GOAL OF THE EXERCISE: Copy out exactly the lines from the one containing "kening Perusahaan Energi" to the last line of the records below, both included, and leave out any pictures.

DATA EXCERPTS:
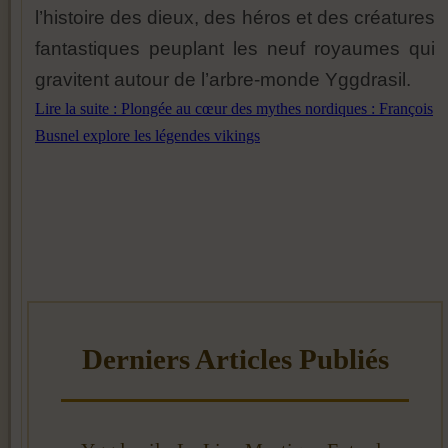
l’histoire des dieux, des héros et des créatures
fantastiques peuplant les neuf royaumes qui
gravitent autour de l’arbre-monde Yggdrasil.
Lire la suite : Plongée au cœur des mythes nordiques : François
Busnel explore les légendes vikings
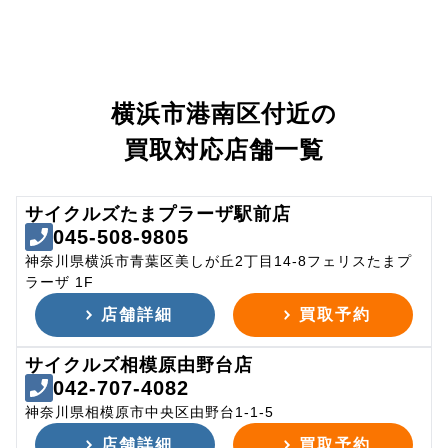
横浜市港南区付近の
買取対応店舗一覧
サイクルズたまプラーザ駅前店
045-508-9805
神奈川県横浜市青葉区美しが丘2丁目14-8フェリスたまプ
ラーザ 1F
店舗詳細
買取予約
サイクルズ相模原由野台店
042-707-4082
神奈川県相模原市中央区由野台1-1-5
店舗詳細
買取予約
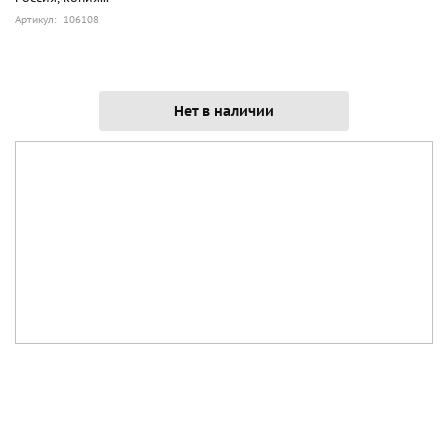
Артикул: 106108
Нет в наличии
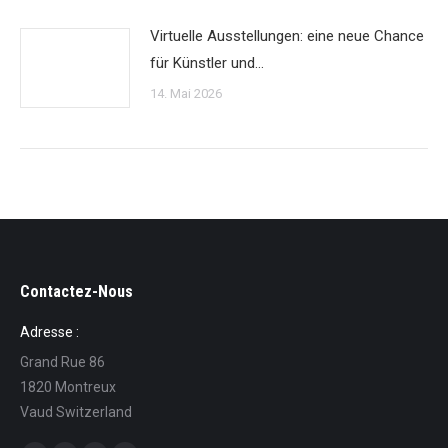
Virtuelle Ausstellungen: eine neue Chance
für Künstler und…
14. Mai 2026
Contactez-Nous
Adresse :
Grand Rue 86
1820 Montreux
Vaud Switzerland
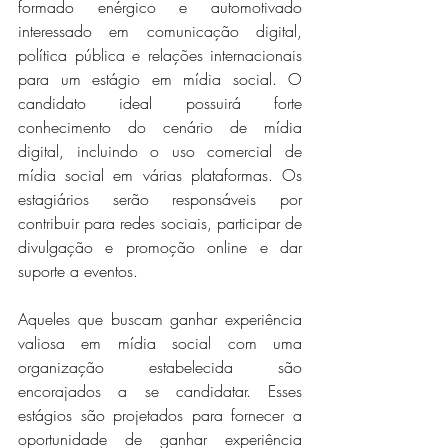
formado enérgico e automotivado 
interessado em comunicação digital, 
política pública e relações internacionais 
para um estágio em mídia social. O 
candidato ideal possuirá forte 
conhecimento do cenário de mídia 
digital, incluindo o uso comercial de 
mídia social em várias plataformas. Os 
estagiários serão responsáveis ​​por 
contribuir para redes sociais, participar de 
divulgação e promoção online e dar 
suporte a eventos.
Aqueles que buscam ganhar experiência 
valiosa em mídia social com uma 
organização estabelecida são 
encorajados a se candidatar. Esses 
estágios são projetados para fornecer a 
oportunidade de ganhar experiência 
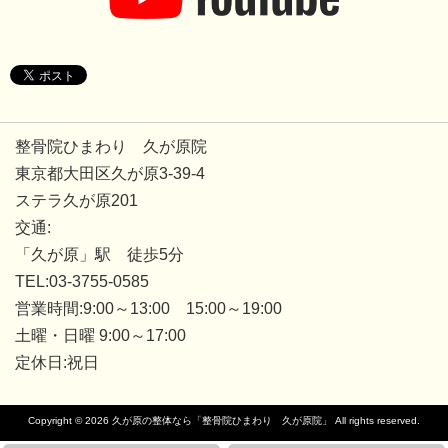
整骨院ひまわり 久が原院
東京都大田区久が原3-39-4
ステラ久が原201
交通:
「久が原」駅 徒歩
5
分
TEL:03-3755-0585
営業時間:9:00～13:00 15:00～19:00
土曜・日曜 9:00～17:00
定休日:祝日
Copyright © 2026
久が原の整体なら「整骨院ひまわり 久が原院」
All rights reserved.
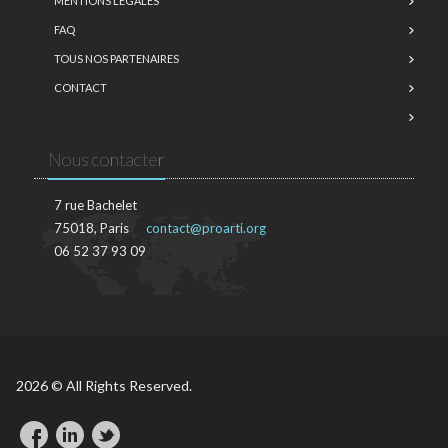
MENTIONS LÉGALES
FAQ
TOUS NOS PARTENAIRES
CONTACT
Nous contacter
7 rue Bachelet
75018, Paris
contact@proarti.org
06 52 37 93 09
2026 © All Rights Reserved.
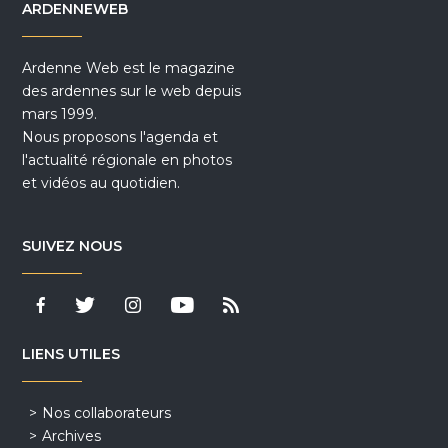
ARDENNEWEB
Ardenne Web est le magazine
des ardennes sur le web depuis
mars 1999.
Nous proposons l'agenda et
l'actualité régionale en photos
et vidéos au quotidien.
SUIVEZ NOUS
LIENS UTILES
Nos collaborateurs
Archives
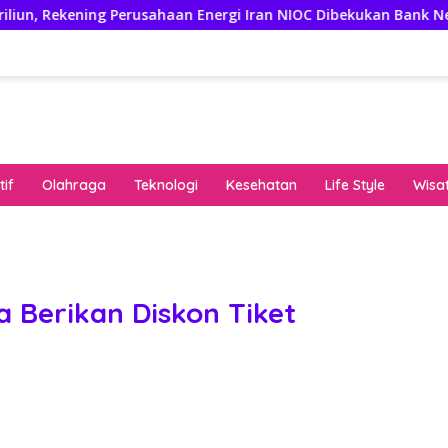
kening Perusahaan Energi Iran NIOC Dibekukan Bank Negeri
if
Olahraga
Teknologi
Kesehatan
Life Style
Wisa
keha
onli
peng
kuat
a Berikan Diskon Tiket
pola
algo
rese
gari
saat
bon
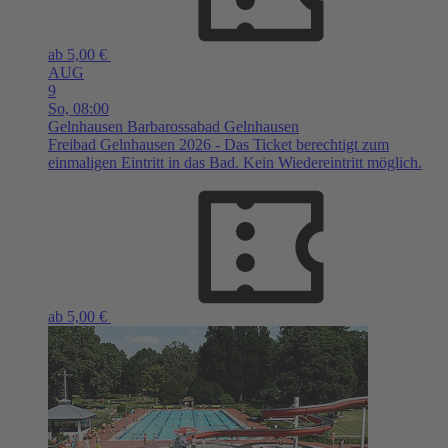
ab 5,00 €
AUG
9
So,
08:00
Gelnhausen
Barbarossabad Gelnhausen
Freibad Gelnhausen 2026 - Das Ticket berechtigt zum
einmaligen Eintritt in das Bad. Kein Wiedereintritt möglich.
ab 5,00 €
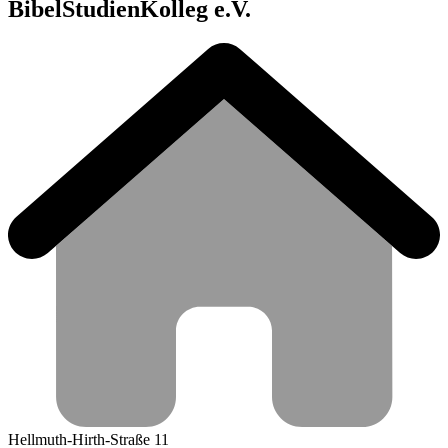
BibelStudienKolleg e.V.
Hellmuth-Hirth-Straße 11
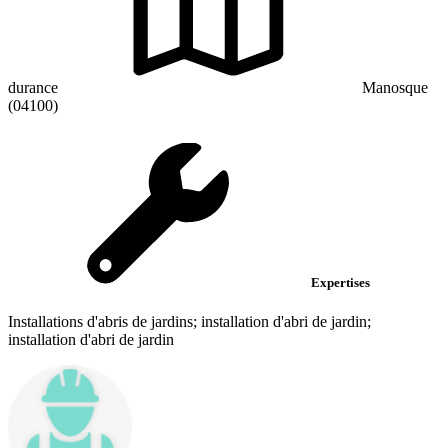
durance
Manosque
(04100)
Expertises
Installations d'abris de jardins; installation d'abri de jardin;
installation d'abri de jardin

ANSWER BOX:
kening Perusahaan Energi Iran NIOC Dibekukan Bank Negeri
if
Olahraga
Teknologi
Kesehatan
Life Style
Wisa
keha
onli
peng
kuat
a Berikan Diskon Tiket
pola
algo
rese
gari
saat
bon
ab 5,00 €
AUG
9
So,
08:00
Gelnhausen
Barbarossabad Gelnhausen
Freibad Gelnhausen 2026 - Das Ticket berechtigt zum
einmaligen Eintritt in das Bad. Kein Wiedereintritt möglich.
ab 5,00 €
BibelStudienKolleg e.V.
Hellmuth-Hirth-Straße 11
durance
Manosque
(04100)
Expertises
Installations d'abris de jardins; installation d'abri de jardin;
installation d'abri de jardin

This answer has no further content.